OmnipotentEntity wrote:
I think you misunderstand what I'm considering the end state. Because there are 7 total distinguishable cases with 12 ways of making those 7 cases, I'm considering the end state to be when each ball is reduced to one viable hypothesis. Not just when I decide their relationship solely to the normal balls.
Okay, as far as I understand now, you mean answer is also telling their oddness, do they both lighter and equal between, etc.
OmnipotentEntity wrote:
Also I believe you may have entered the data in your calculator wrong? It's still 18Choose2, not 12Choose2.
Well, I use interactive python:
>>> log(12*18*17/2,2)
10.842350343413809
>>> log(8*12*11/2,2)
9.044394119358454
One above is your calculation, below is mine. So, everything is fine. If you mean that I should put choose from 18 - no, with my reasoning I should choose from 12. And, yes, with additional case with strict opposite, multiplier would be 12.
OmnipotentEntity wrote:
Next, I'm going to set up a system for generating a graph, and perform an A* search on it using the entropy remaining as a heuristic function, and I'll see what shakes out.

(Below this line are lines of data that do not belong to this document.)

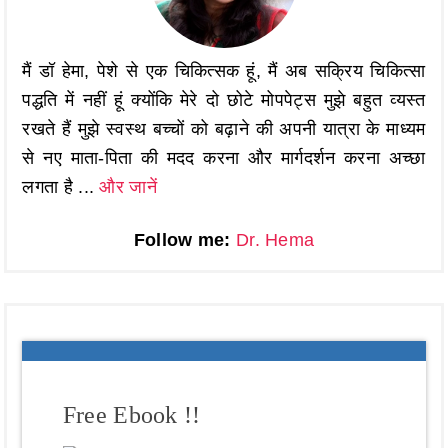
मैं डॉ हेमा, पेशे से एक चिकित्सक हूं, मैं अब सक्रिय चिकित्सा
पद्धति में नहीं हूं क्योंकि मेरे दो छोटे मोपपेट्स मुझे बहुत व्यस्त
रखते हैं मुझे स्वस्थ बच्चों को बढ़ाने की अपनी यात्रा के माध्यम
से नए माता-पिता की मदद करना और मार्गदर्शन करना अच्छा
लगता है ...
और जानें
Follow me:
Dr. Hema
Free Ebook !!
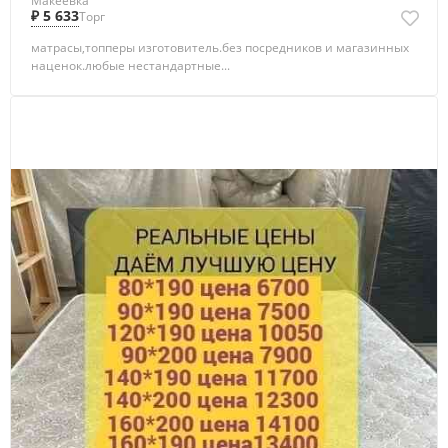
Макеевка
₽ 5 633
Торг
матрасы,топперы изготовитель.без посредников и магазинных
наценок.любые нестандартные...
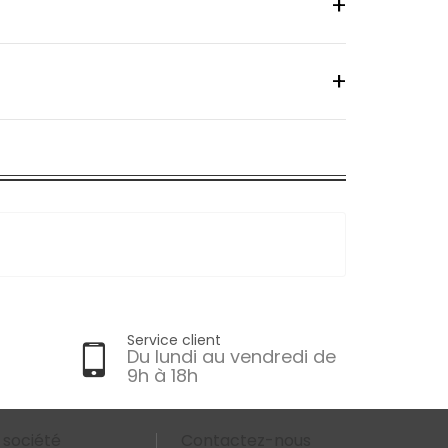
Service client
Du lundi au vendredi de
9h à 18h
 société
Contactez-nous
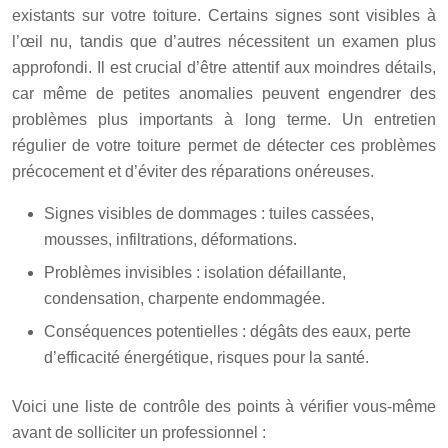
existants sur votre toiture. Certains signes sont visibles à
l’œil nu, tandis que d’autres nécessitent un examen plus
approfondi. Il est crucial d’être attentif aux moindres détails,
car même de petites anomalies peuvent engendrer des
problèmes plus importants à long terme. Un entretien
régulier de votre toiture permet de détecter ces problèmes
précocement et d’éviter des réparations onéreuses.
Signes visibles de dommages : tuiles cassées,
mousses, infiltrations, déformations.
Problèmes invisibles : isolation défaillante,
condensation, charpente endommagée.
Conséquences potentielles : dégâts des eaux, perte
d’efficacité énergétique, risques pour la santé.
Voici une liste de contrôle des points à vérifier vous-même
avant de solliciter un professionnel :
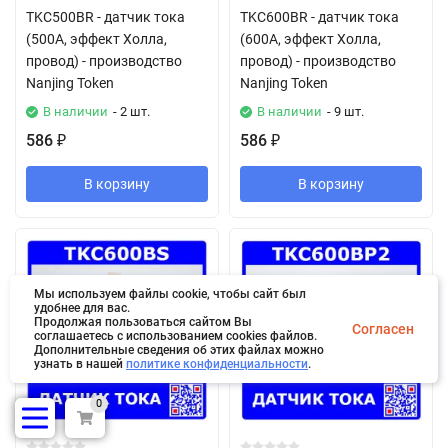
TKC500BR - датчик тока
TKC600BR - датчик тока
(500А, эффект Холла,
(600А, эффект Холла,
провод) - производство
провод) - производство
Nanjing Token
Nanjing Token
В наличии
- 2 шт.
В наличии
- 9 шт.
586
586
₽
₽
В корзину
В корзину
Мы используем файлы cookie, чтобы сайт был
удобнее для вас.
Продолжая пользоваться сайтом Вы
Согласен
соглашаетесь с использованием cookies файлов.
Дополнительные сведения об этих файлах можно
узнать в нашей
политике конфиденциальности
.
0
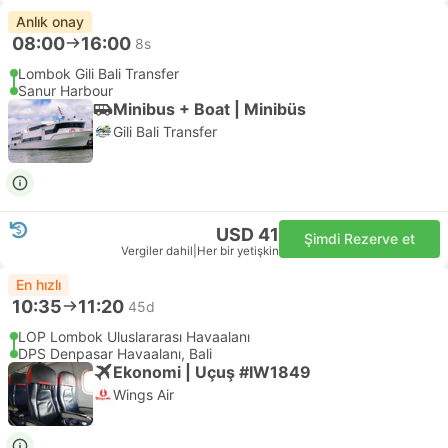
Anlık onay
08:00
16:00
8s
Lombok Gili Bali Transfer
Sanur Harbour
Minibus + Boat | Minibüs
Gili Bali Transfer
USD 41
Şimdi Rezerve et
Vergiler dahil
|
Her bir yetişkin
En hızlı
10:35
11:20
45d
LOP Lombok Uluslararası Havaalanı
DPS Denpasar Havaalanı, Bali
Ekonomi | Uçuş #IW1849
Wings Air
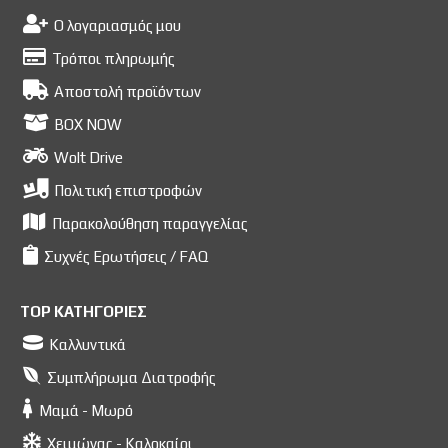
Ο λογαριασμός μου
Τρόποι πληρωμής
Αποστολή προϊόντων
BOX NOW
Wolt Drive
Πολιτική επιστροφών
Παρακολούθηση παραγγελίας
Συχνές Ερωτήσεις / FAQ
TOP ΚΑΤΗΓΟΡΙΕΣ
Καλλυντικά
Συμπλήρωμα Διατροφής
Μαμά - Μωρό
Χειμώνας - Καλοκαίρι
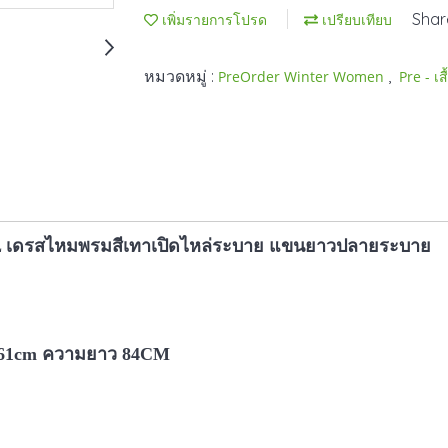
Shar
เพิ่มรายการโปรด
เปรียบเทียบ
หมวดหมู่ :
,
PreOrder Winter Women
Pre - เส
 เดรสไหมพรมสีเทาเปิดไหล่ระบาย แขนยาวปลายระบาย
น 61cm ความยาว 84CM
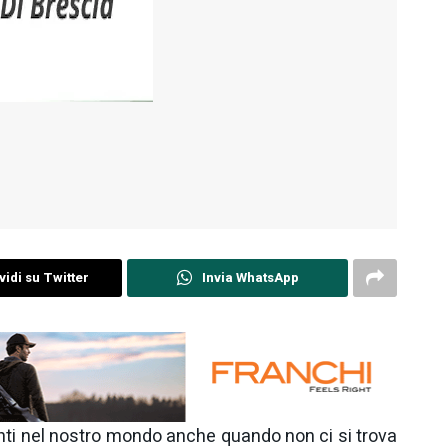
idi su Twitter
Invia WhatsApp
nti nel nostro mondo anche quando non ci si trova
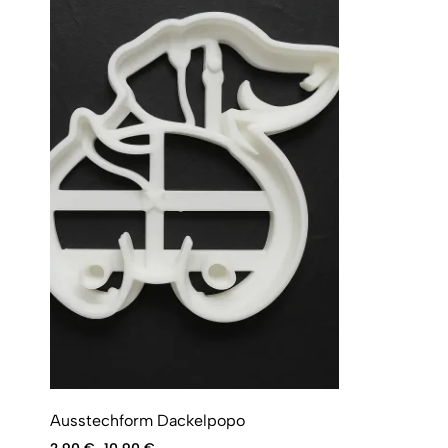
Ausstechform Dackelpopo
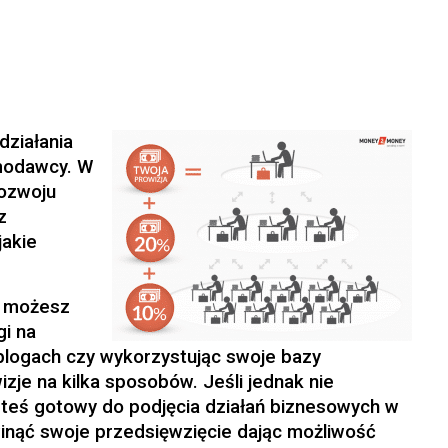
działania
amodawcy. W
rozwoju
z
jakie
y możesz
gi na
 blogach czy wykorzystując swoje bazy
zje na kilka sposobów. Jeśli jednak nie
esteś gotowy do podjęcia działań biznesowych w
nąć swoje przedsięwzięcie dając możliwość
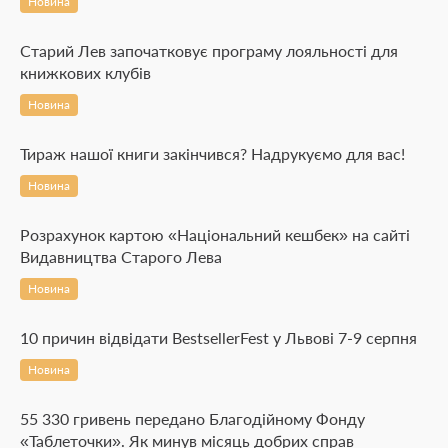
Новина
Старий Лев започатковує програму лояльності для
книжкових клубів
Новина
Тираж нашої книги закінчився? Надрукуємо для вас!
Новина
Розрахунок картою «Національний кешбек» на сайті
Видавництва Старого Лева
Новина
10 причин відвідати BestsellerFest у Львові 7-9 серпня
Новина
55 330 гривень передано Благодійному Фонду
«Таблеточки». Як минув місяць добрих справ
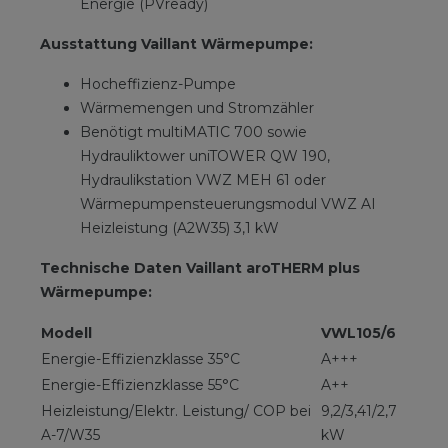
Energie (PVready)
Ausstattung Vaillant Wärmepumpe:
Hocheffizienz-Pumpe
Wärmemengen und Stromzähler
Benötigt multiMATIC 700 sowie
Hydrauliktower uniTOWER QW 190,
Hydraulikstation VWZ MEH 61 oder
Wärmepumpensteuerungsmodul VWZ AI
Heizleistung (A2W35) 3,1 kW
Technische Daten Vaillant aroTHERM plus
Wärmepumpe:
Modell
VWL105/6
Energie-Effizienzklasse 35°C
A+++
Energie-Effizienzklasse 55°C
A++
Heizleistung/Elektr. Leistung/ COP bei
9,2/3,41/2,7
A-7/W35
kW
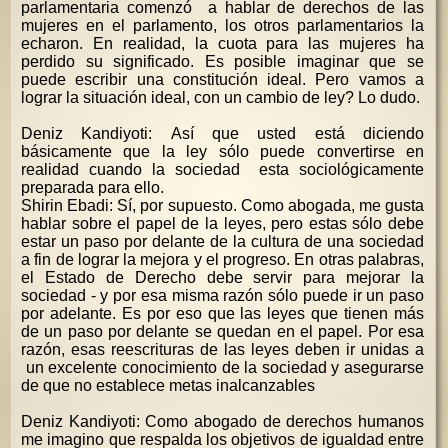
parlamentaria comenzó a hablar de derechos de las
mujeres en el parlamento, los otros parlamentarios la
echaron. En realidad, la cuota para las mujeres ha
perdido su significado. Es posible imaginar que se
puede escribir una constitución ideal. Pero vamos a
lograr la situación ideal, con un cambio de ley? Lo dudo.
Deniz Kandiyoti: Así que usted está diciendo
básicamente que la ley sólo puede convertirse en
realidad cuando la sociedad esta sociológicamente
preparada para ello.
Shirin Ebadi: Sí, por supuesto. Como abogada, me gusta
hablar sobre el papel de la leyes, pero estas sólo debe
estar un paso por delante de la cultura de una sociedad
a fin de lograr la mejora y el progreso. En otras palabras,
el Estado de Derecho debe servir para mejorar la
sociedad - y por esa misma razón sólo puede ir un paso
por adelante. Es por eso que las leyes que tienen más
de un paso por delante se quedan en el papel. Por esa
razón, esas reescrituras de las leyes deben ir unidas a
un excelente conocimiento de la sociedad y asegurarse
de que no establece metas inalcanzables
Deniz Kandiyoti: Como abogado de derechos humanos
me imagino que respalda los objetivos de igualdad entre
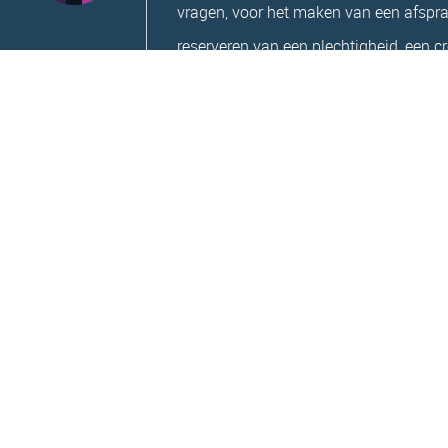
vragen, voor het maken van een afspra
reserveren van een plechtigheid, een c
begrafenis en voor het uitzoeken van ee
gerust, wij staan u graag te woord.
035 621 0
U kunt ons bereiken via
Per mail zijn wij te bereiken via
info@uitvaartstichtinghilversum.nl
Formulieren | Cookies | Privacy
beleid
|
Algemene Voorwaarde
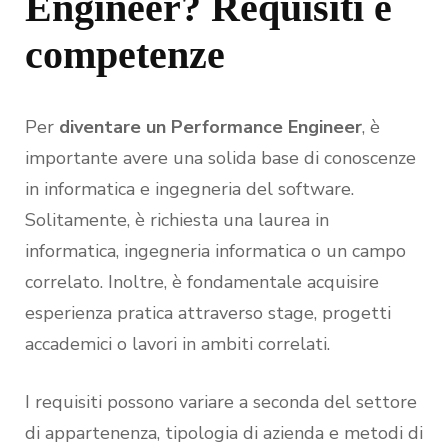
Engineer? Requisiti e
competenze
Per
diventare un Performance Engineer
, è
importante avere una solida base di conoscenze
in informatica e ingegneria del software.
Solitamente, è richiesta una laurea in
informatica, ingegneria informatica o un campo
correlato. Inoltre, è fondamentale acquisire
esperienza pratica attraverso stage, progetti
accademici o lavori in ambiti correlati.
I requisiti possono variare a seconda del settore
di appartenenza, tipologia di azienda e metodi di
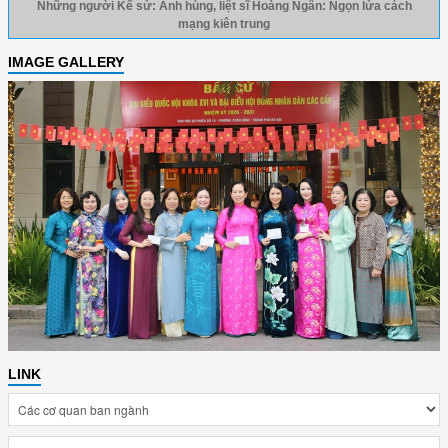
Những người Kể sử: Anh hùng, liệt sĩ Hoàng Ngân: Ngọn lửa cách
mạng kiên trung
IMAGE GALLERY
LINK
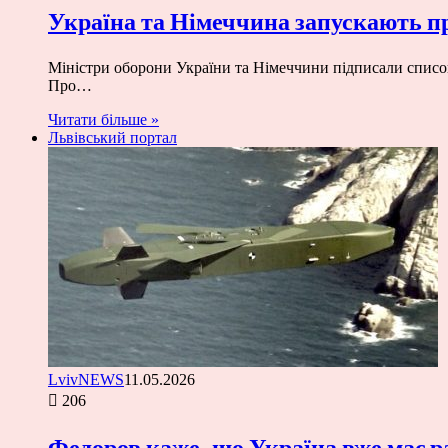
Україна та Німеччина запускають п
Міністри оборони України та Німеччини підписали списо
Про…
Читати більше »
Львівський портал
LvivNEWS
11.05.2026
206
Федоров каже, що Україна вже має р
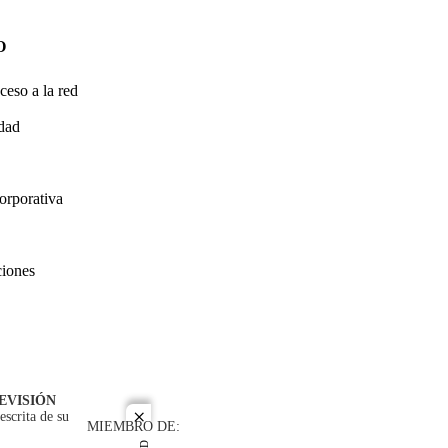
O
ceso a la red
idad
orporativa
ciones
EVISIÓN
escrita de su
close
MIEMBRO DE:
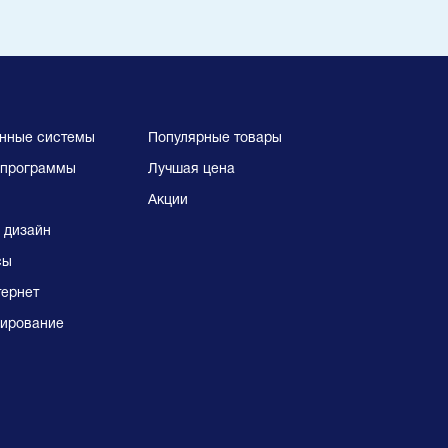
нные системы
Популярные товары
программы
Лучшая цена
Акции
 дизайн
сы
тернет
ирование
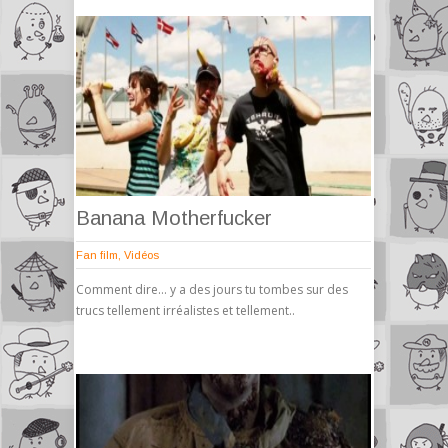
Banana Motherfucker
Fan film
,
Vidéos
Comment dire… y a des jours tu tombes sur des
trucs tellement irréalistes et tellement..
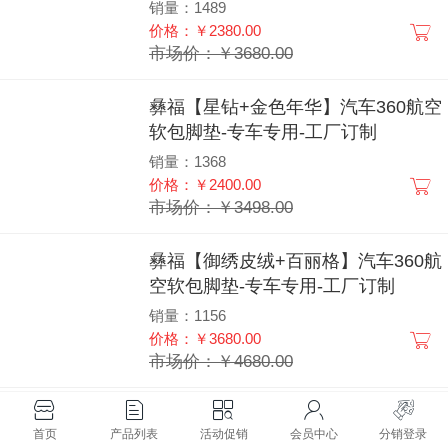
销量：1489
价格：￥2380.00
市场价：￥3680.00
彝福【星钻+金色年华】汽车360航空
软包脚垫-专车专用-工厂订制
销量：1368
价格：￥2400.00
市场价：￥3498.00
彝福【御绣皮绒+百丽格】汽车360航
空软包脚垫-专车专用-工厂订制
销量：1156
价格：￥3680.00
市场价：￥4680.00
彝福【福耀+羊毛毯】汽车360航空软
首页
产品列表
活动促销
会员中心
分销登录
包脚垫-专车专用-工厂订制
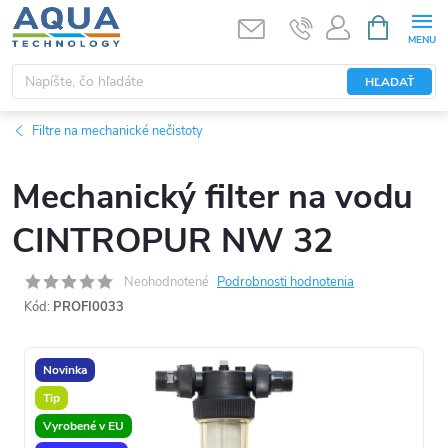
Prejsť
NÁKUPN
KOŠÍK
na
obsah
HĽADAŤ
Filtre na mechanické nečistoty
Mechanický filter na vodu
CINTROPUR NW 32
Neohodnotené
Podrobnosti hodnotenia
Kód:
PROFI0033
Novinka
Tip
Vyrobené v EU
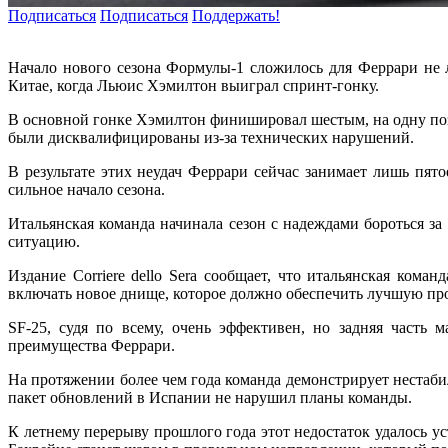
Подписаться
Подписаться
Поддержать!
Начало нового сезона Формулы-1 сложилось для Феррари не л
Китае, когда Льюис Хэмилтон выиграл спринт-гонку.
В основной гонке Хэмилтон финишировал шестым, на одну поз
были дисквалифицированы из-за технических нарушений.
В результате этих неудач Феррари сейчас занимает лишь пято
сильное начало сезона.
Итальянская команда начинала сезон с надеждами бороться за
ситуацию.
Издание Corriere dello Sera сообщает, что итальянская ком
включать новое днище, которое должно обеспечить лучшую пр
SF-25, судя по всему, очень эффективен, но задняя част
преимущества Феррари.
На протяжении более чем года команда демонстрирует нестаби
пакет обновлений в Испании не нарушил планы команды.
К летнему перерыву прошлого года этот недостаток удалось у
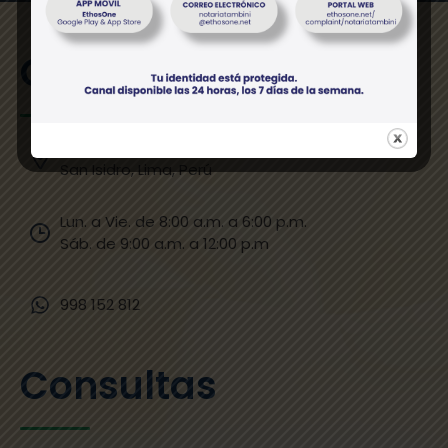
Contáctenos
Av. Jorge Basadre Nº 280,
San Isidro, Lima, Perú
Lun. a Vie. de 8:00 a.m. a 6:00 p.m.
Sáb. de 9:00 a.m. a 12:00 p.m​
998 152 812
Consultas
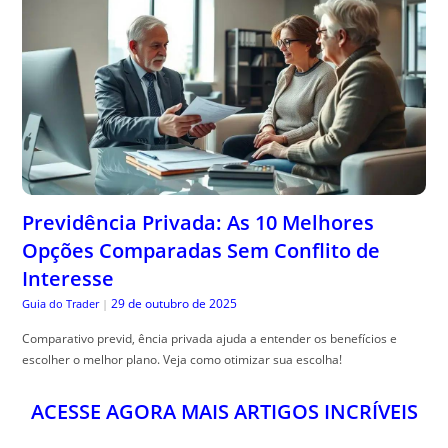
Previdência Privada: As 10 Melhores
Opções Comparadas Sem Conflito de
Interesse
29 de outubro de 2025
Guia do Trader
|
Comparativo previd, ência privada ajuda a entender os benefícios e
escolher o melhor plano. Veja como otimizar sua escolha!
ACESSE AGORA MAIS ARTIGOS INCRÍVEIS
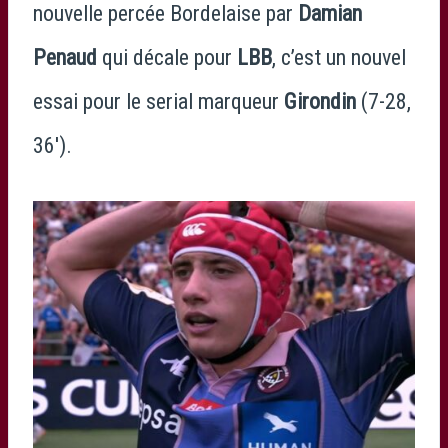
nouvelle percée Bordelaise par
Damian
Penaud
qui décale pour
LBB
, c’est un nouvel
essai pour le serial marqueur
Girondin
(7-28,
36′).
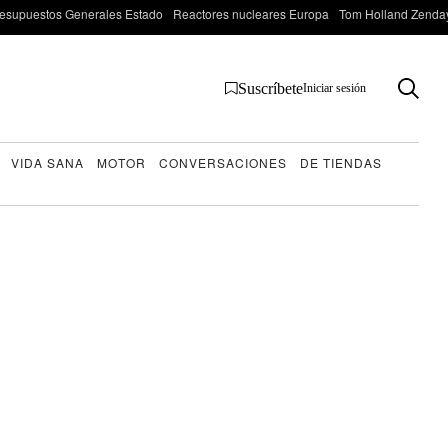
esupuestos Generales Estado
Reactores nucleares Europa
Tom Holland Zenda
Suscríbete
Iniciar sesión
VIDA SANA
MOTOR
CONVERSACIONES
DE TIENDAS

I think the real trouble will be number of intersection of hypothesis.
HHS
Active player (286)
Joined: 10/8/2006
Posts: 356
In a recent youtube video, the uploader presents a problem where you have 1000 drinks, 100 of which are poisoned, and a machine that can analyze a sample and tell if there's poison in it or not. The question is, what is the most efficient way (in terms of the number of measurements) to determine which drinks are poisoned? He then goes on to present "the solution", which consists of dividing the drinks into groups of 4 and measuring each group. Then, he reasons, because there is a 0,6561 chance of any of these groups of 4 being okay, we are left with 86 groups, in other words 344 drinks, to analyze one by one. We therefore need to make 594 measurements. He then proudly shows some graphs and mentions the word "optimal" a lot. What is the actual optimal solution, though? For the average case, I estimate that by measuring groups of 7, then groups of 3, then doing them one by one, you'll make roughly 560 measurements. If we want to minimize the worst case, the best I could come up with was doing groups of 3, and then doing them one by one, for 631 measurements in total. (Special case: if you end up with 100 positives in the first step, you'll at most need to make 200 additional measurements.) How close can we get to the theoretical minimum of 469?
Player (98)
Joined: 12/12/2013
Posts: 379
Location: Russia
HHS wrote:
If we want to minimize the worst case, the best I could come up with was doing groups of 3, and then doing them one by one, for 631 measurements in total. (Special case: if you end up with 100 positives in the first step, you'll at most need to make 200 additional measurements.)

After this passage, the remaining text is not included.